Segment Start: Extracted data
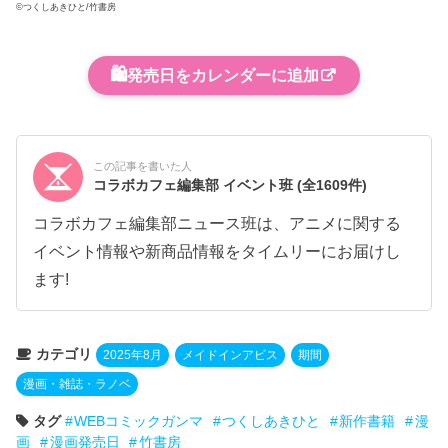
©つくしあきひと/竹書房
🛍️
発売日をカレンダーに追加
この記事を書いた人
コラボカフェ編集部 イベント班
(全1609件)
コラボカフェ編集部ニュース班は、アニメに関する
イベント情報や新商品情報をタイムリーにお届けし
ます!
カテゴリ
2025年8月
メイドインアビス
期間
漫画・雑誌・ラノベ
タグ
WEBコミックガンマ
つくしあきひと
新作書籍
漫
画
漫画発売日
竹書房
Segment End: Extracted data
What is required
Return every entry from the listing above exactly as it stands, leaving out any picture.

Answer
©つくしあきひと/竹書房
🛍️
発売日をカレンダーに追加
この記事を書いた人
コラボカフェ編集部 イベント班
(全1609件)
コラボカフェ編集部ニュース班は、アニメに関する
イベント情報や新商品情報をタイムリーにお届けし
ます!
カテゴリ
2025年8月
メイドインアビス
期間
漫画・雑誌・ラノベ
タグ
WEBコミックガンマ
つくしあきひと
新作書籍
漫
画
漫画発売日
竹書房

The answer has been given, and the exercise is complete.